Regardless of the merits of these Stones Throw staples, the two most interesting parts of Ten Years are not the hip-hop it has previously released. Rather, it is the music outside of the genre — recycled from their original formats here — and J. Rocc’s latest mixing that command the most attention. Stones Throw has been steadily releasing break records, ancient or newly performed recordings whose rhythms and instrumentation beg for a producer’s appropriation. Fabulous Souls’ “Take Me” and the Co-Real Artists’ “What About You” are two examples of Stones Throw’s taste for the historical, especially in the case of the Co-Real Artist’s fondness for the bongos. Meanwhile, current Stones Throw act Koushik, with his shoegazing atmospherics punctuated by a slap bass tone that sounds impossibly dated and current, provides a handful of sequences as sample-prone as Fabulous Souls’ drum kit, albeit to a more downtempo effect.

These songs fascinate like an open kitchen in a three-star restaurant, providing listeners with a view of the master’s tools and a finer appreciation for the delicacy bought and served. Whereas hip-hop producers have traditionally been averse to having their original sources revealed — the specter of intellectual property litigation seems to make even the most stoic hip-hopper weak in the knees — Stones Throw has taken an approach of transparency, releasing both the newest of hip-hop compositions as well as the pieces from which they are or may be composed. An optimist might champion this as a worthy supplement to listeners’ understanding of the art form. The cynic, on the other hand, might applaud this as a business model, as Stones Throw gets paid on the production and the reproduction. Surely, an MBA student has already written a case study on this by now.

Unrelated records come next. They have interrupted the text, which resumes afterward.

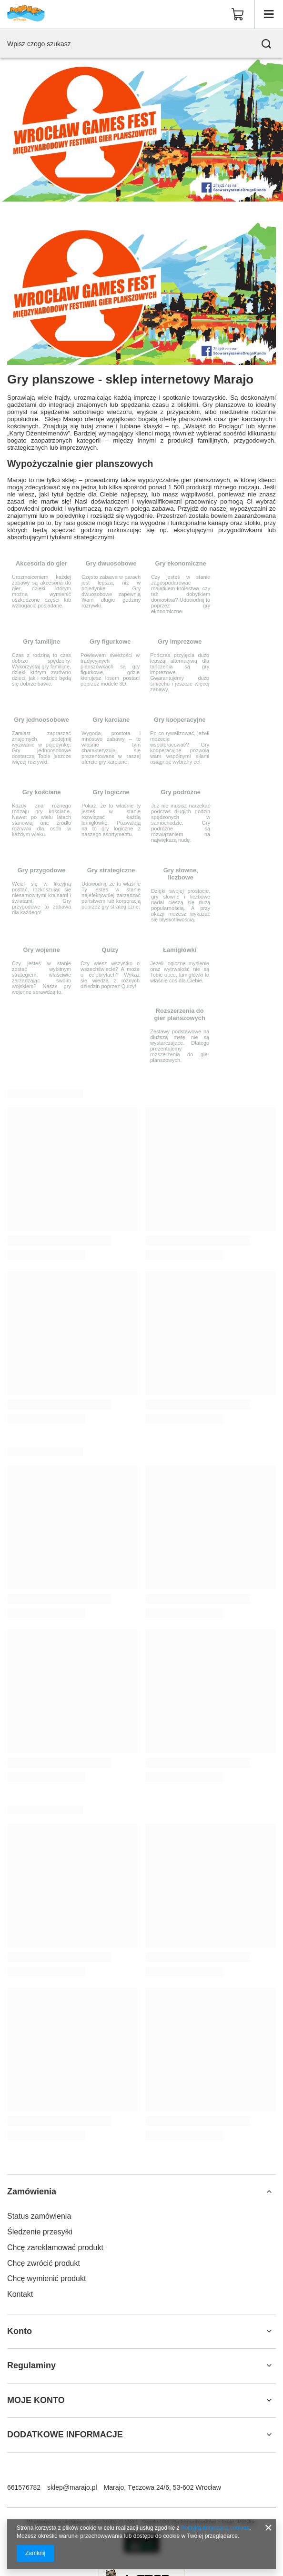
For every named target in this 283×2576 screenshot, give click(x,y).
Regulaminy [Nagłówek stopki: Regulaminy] (31, 2365)
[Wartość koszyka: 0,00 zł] (237, 14)
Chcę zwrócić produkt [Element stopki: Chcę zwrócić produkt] (43, 2263)
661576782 (23, 2487)
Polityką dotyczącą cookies (215, 2528)
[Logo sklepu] (26, 14)
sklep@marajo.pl (72, 2487)
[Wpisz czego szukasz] (141, 43)
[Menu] (268, 14)
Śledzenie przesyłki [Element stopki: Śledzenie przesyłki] (39, 2232)
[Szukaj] (266, 44)
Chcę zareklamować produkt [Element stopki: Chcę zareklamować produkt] (55, 2247)
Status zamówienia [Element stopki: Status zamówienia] (39, 2216)
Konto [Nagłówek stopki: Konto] (19, 2331)
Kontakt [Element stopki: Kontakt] (20, 2294)
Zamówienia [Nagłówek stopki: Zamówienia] (31, 2191)
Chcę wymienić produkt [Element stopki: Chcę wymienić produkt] (46, 2278)
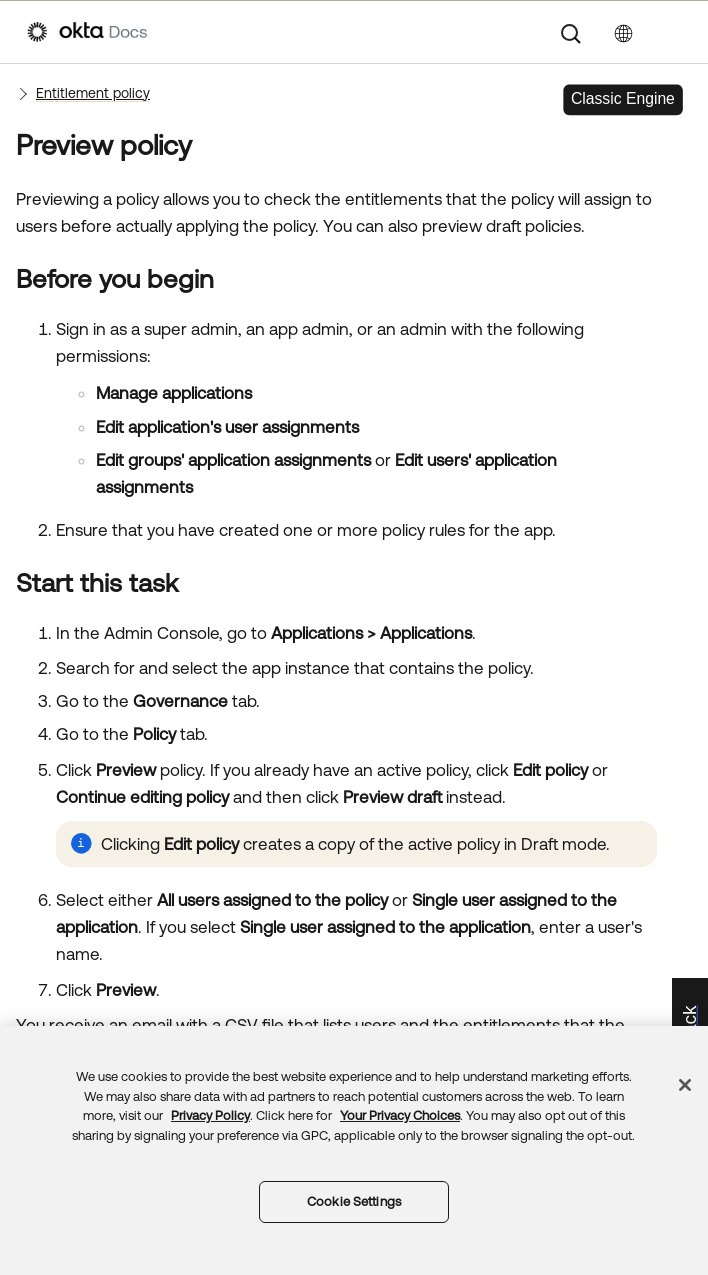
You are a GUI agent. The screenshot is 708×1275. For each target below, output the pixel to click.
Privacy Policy (210, 1115)
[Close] (685, 1085)
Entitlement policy (93, 93)
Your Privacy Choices (400, 1115)
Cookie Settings (354, 1201)
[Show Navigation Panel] (671, 32)
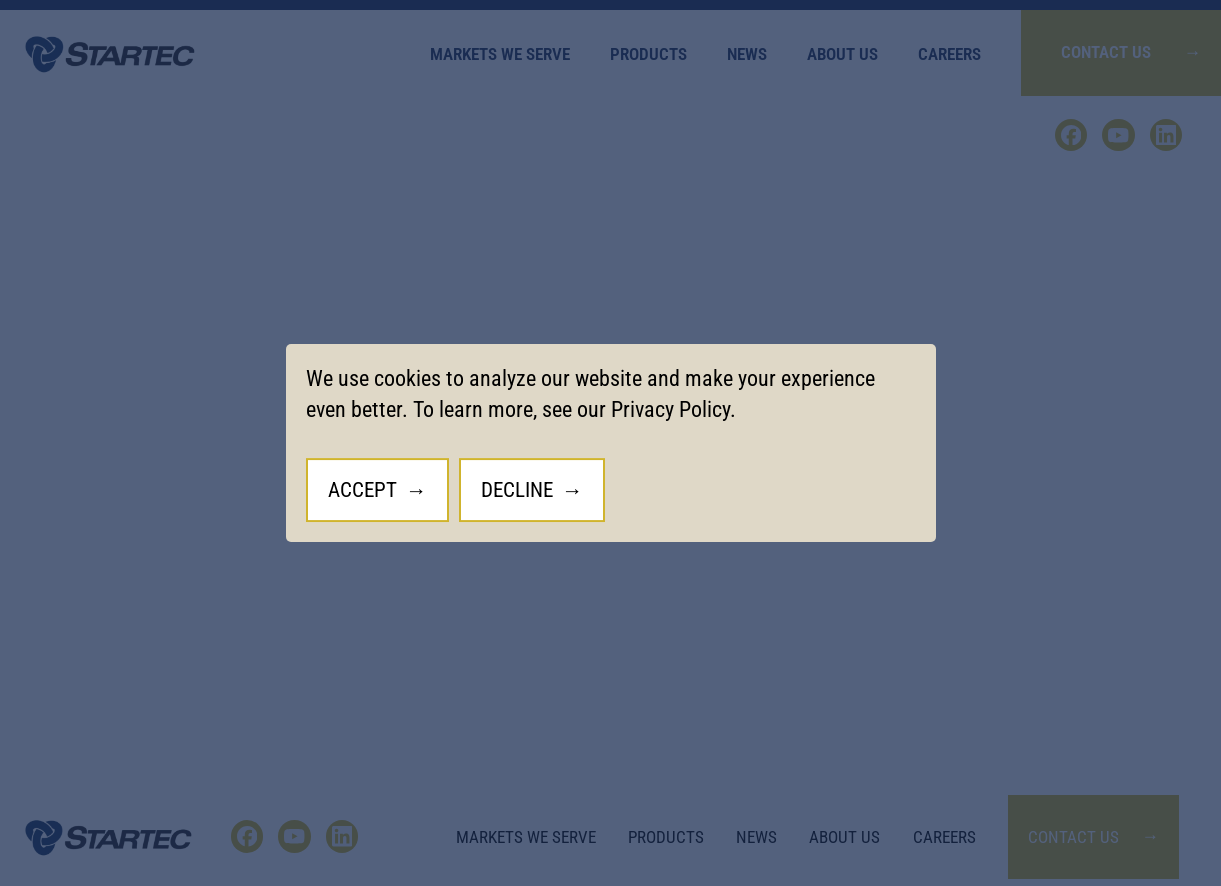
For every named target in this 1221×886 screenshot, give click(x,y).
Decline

Finally, the other part of Ten Years worth noting is the extra second disk, a new mix by J. Rocc, of Beat Junkies fame, weaving the 25 songs on Ten Years into a cohesive whole. After listening to J. Rocc’s mix and the original compilation, it is strange how without fading from and into other tracks, the songs on Ten Years feel naked when buttressed by seconds of silence. Ten Years’ songs, although independently significant, seem to make more sense and to be noticeably better when heard in the continuum of a DJ’s routine. It illuminates the shared attributes between the songs and displays their differences in well-defined contrast. And, insofar as Ten Years is historiography, plotting the narrative of this influential and increasingly vital record label, it tells a better story, with more arc and greater personality. For a label that began with the boastful storytelling of one Charizma 10 years ago, it seems only right to hear its music exhibited this way.